# Requirement
Word for word, restate all the records; images are not part of the copy.

# Excerpted data
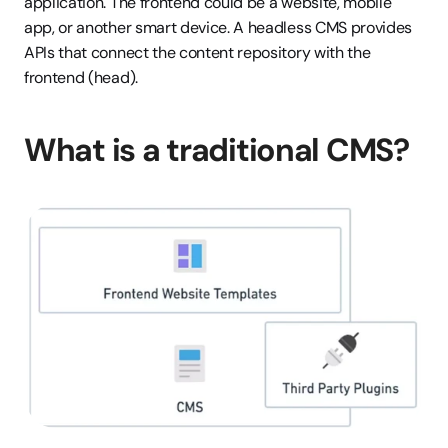
application. The frontend could be a website, mobile 
app, or another smart device. A headless CMS provides 
APIs that connect the content repository with the 
frontend (head).
What is a traditional CMS?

# Answer to the problem
application. The frontend could be a website, mobile 
app, or another smart device. A headless CMS provides 
APIs that connect the content repository with the 
frontend (head).
What is a traditional CMS?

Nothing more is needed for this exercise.